Ранняя статья Ивана Киреевского и отрывок Гоголя “Рим” составляют два штриха в пунктире, очерчивающем в России движение идеи либерализма к ее истине, которые предшествуют форме, приданной этой идее Тургеневым. Штрих, отражающий то же движение в эпоху после Тургенева, представлен сборником “Вехи” (1909). Стоявшее перед либеральным умонастроением во времена Тургенева общее противостояние власти и передовой мысли за прошедшие два-три десятилетия конкретизовалось и стянулось в узел, получивший в языке времени название “народ и интеллигенция”. Узел этот был представлен в посвященном ему манифесте Достоевского в “Дневнике писателя” за 1876 год (“О любви к народу. Необходимый контракт с народом” и “Мужик Марей”). Выбор, предоставленный здесь носителю внутренней свободы, по сути дела, не был выбором, а тем самым и не предполагал свободы решения — liber arbitrium. Интеллигенция “многое принесла с собой”, но это ее духовное достояние несоизмеримо по своей ценности с “правдой народной” и с “идеалами народными, подлинно прекрасными”. Выбора тем самым нет, а есть ответственность и обязанность интеллигенции “преклониться перед правдой народной, признать идеалы народные подлинно прекрасными”. В большей или меньшей мере интеллигенция приняла этот наказ и в большей или меньшей мере погрузилась в борьбу за “народную правду”. Публикация “Вех” мотивировалась их авторами тем, что, идя по предложенному здесь пути, интеллигенция целиком подчинила себя решению насущных задач социальной и политической борьбы, утратив — и сознательно утратив — в ней помыслы об истине, о ее философских основаниях, о полноте жизни, ее вмещающей, о знаниях, для этого необходимых, и о свободе ума и, говоря по-пушкински: “дороги”. Предпосланная сборнику вводная статья, где эти мысли развиты наиболее полно, написана была Н.А. Бердяевым и озаглавлена им “Философская истина и интеллигентская правда”.

Эпилог

На предшествующих страницах мы постарались сказать о либерализме в его истине, основанной на пристальном внутренне мотивированном внимании к судьбам общества, на отвлечении от интересов конкретных социально-политических партийных сил, сталкивающихся на его поверхности, о свободе выбора между ними, о знаниях и широте культурного горизонта, для этого необходимых, об идеале общественной целостности с его глубинной, пусть и не всегда осознанной генеалогией.

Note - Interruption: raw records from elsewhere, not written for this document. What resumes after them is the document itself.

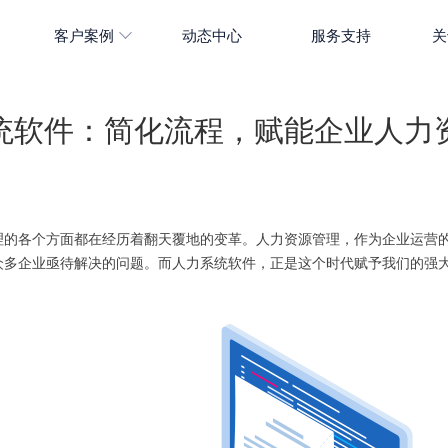
客户案例
动态中心
服务支持
关
统软件：简化流程，赋能企业人力
理的各个方面都在经历着翻天覆地的变革。人力资源管理，作为企业运营
众多企业亟待解决的问题。而人力系统软件，正是这个时代赋予我们的强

Мы напомнили читателю об общественных процессах и сломах, которые вызвали в качестве ответной реакции культуры означенную “истину либерализма”, — о нарастающей конкуренции, об индустриализации и социальной разобщенности, о политической конфликтности, о классовых антагонизмах и партиях, их отражающих. Мы попробовали нащупать связь между “истиной либерализма” и указанными процессами и сломами и обнаружили ее в неуклонном сопротивлении культуры разрушению общественной цельности, разрушению динамического и неустойчивого, но вечно живого противоречивого единства общественного организма. Отсюда, как нам показалось, возникли некоторые существенные черты мироощущения и творчества Тургенева и некоторые явления, русские и западноевропейские, составившие его более или менее отдаленный, но культурно-исторически заданный контекст.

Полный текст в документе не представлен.